O que se pontua com tudo isso, não é que devemos menosprezar a Ciência e a técnica, ao contrário, pontuamos no início desta reflexão que este conhecimento é justamente o mais rigoroso e eficaz e é o que vai trazer, com todo a propriedade, a solução do problemática que a Pandemia está causando, seja pelo desenvolvimento de um remédio para a COVID-19, seja pelo desenvolvimento de uma vacina contra o coronavírus.

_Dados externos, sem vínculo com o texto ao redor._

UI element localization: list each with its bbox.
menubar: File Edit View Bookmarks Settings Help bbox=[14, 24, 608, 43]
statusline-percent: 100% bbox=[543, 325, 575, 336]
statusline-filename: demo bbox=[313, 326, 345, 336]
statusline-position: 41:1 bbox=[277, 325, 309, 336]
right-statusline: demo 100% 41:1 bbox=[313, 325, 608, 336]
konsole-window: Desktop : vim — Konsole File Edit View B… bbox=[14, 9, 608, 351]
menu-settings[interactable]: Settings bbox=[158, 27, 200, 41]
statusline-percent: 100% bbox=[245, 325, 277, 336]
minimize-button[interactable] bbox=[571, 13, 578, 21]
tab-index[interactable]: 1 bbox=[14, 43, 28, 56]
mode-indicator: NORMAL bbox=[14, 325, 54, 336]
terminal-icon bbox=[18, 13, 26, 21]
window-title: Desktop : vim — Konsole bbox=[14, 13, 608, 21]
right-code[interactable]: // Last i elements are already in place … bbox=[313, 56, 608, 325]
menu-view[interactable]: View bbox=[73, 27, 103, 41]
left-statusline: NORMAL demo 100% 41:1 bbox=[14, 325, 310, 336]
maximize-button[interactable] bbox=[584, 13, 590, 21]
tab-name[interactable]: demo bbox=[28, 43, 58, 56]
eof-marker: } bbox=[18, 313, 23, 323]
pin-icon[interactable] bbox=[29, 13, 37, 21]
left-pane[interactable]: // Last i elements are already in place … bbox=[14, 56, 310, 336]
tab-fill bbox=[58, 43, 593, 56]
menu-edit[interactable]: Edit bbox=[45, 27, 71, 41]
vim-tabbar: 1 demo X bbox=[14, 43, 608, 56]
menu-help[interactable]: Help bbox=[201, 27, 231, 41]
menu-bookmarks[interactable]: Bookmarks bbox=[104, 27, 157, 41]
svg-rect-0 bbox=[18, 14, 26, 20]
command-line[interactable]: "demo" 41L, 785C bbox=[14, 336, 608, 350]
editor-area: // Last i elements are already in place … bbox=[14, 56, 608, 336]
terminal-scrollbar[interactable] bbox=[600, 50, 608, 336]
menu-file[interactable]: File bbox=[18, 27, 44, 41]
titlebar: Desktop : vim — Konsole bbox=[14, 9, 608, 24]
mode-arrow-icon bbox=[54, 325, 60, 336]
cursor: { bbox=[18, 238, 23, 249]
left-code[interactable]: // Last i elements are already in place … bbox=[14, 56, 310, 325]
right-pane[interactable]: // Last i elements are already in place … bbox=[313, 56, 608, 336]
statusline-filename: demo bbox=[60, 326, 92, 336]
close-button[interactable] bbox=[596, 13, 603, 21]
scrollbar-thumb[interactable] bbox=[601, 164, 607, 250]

No entanto, o que agora pode ajudar a nossa sociedade, é justamente ter uma postura efetivamente Ética diante de toda essa realidade. Isto porque, se agirmos eticamente, antes de tudo, com certeza consideraremos seguir as proposições técnicas e científicas corretas, e não manteremos posturas ideológicas e políticas que só atrapalham a solução dos problemas, tornando o que é um drama para toda a humanidade, uma tragédia para pessoas, famílias e comunidades, uma vez que aumentam o número de contaminados, de mortos e de atitudes corruptas e de irresponsabilidade por parte de governantes, mas também, de indivíduos de caráter questionável, que não se preocupam com o bem estar dos demais.
Por outro lado, agindo eticamente, tomaremos atitudes de responsabilidade em relação ao outro, como queria Hans Jonas, respeitando-o como fim, como queria Kant, através do uso de máscaras, não realizando aglomerações, realizando o distanciamento e, se necessário, o isolamento social, tomando assim os cuidados que ajudarão não só a não nos contaminarmos, mas também, a não contaminarmos os outros, o que se torna, poderíamos afirmar assim, uma verdadeira “vacina” contra a proliferação do coronavírus.
Para concluir, e seguindo o que acabamos de pontuar e o título desta reflexão, a atitude Ética foi, é e sempre será, a grande “vacina” para evitarmos, ou pelo menos minimizarmos, os danos da Pandemia pela qual estamos passando, mas também, para evitarmos futuras Pandemias, bastando lembrar que essa nasceu pelo consumo de animais exóticos. Talvez, se tivéssemos uma postura Ética mais apurada,seja em relação aos seres humanos, ao ambiente que nos cercam ou para com os animais, teríamos evitado tantos problemas pelos quais estamos passando.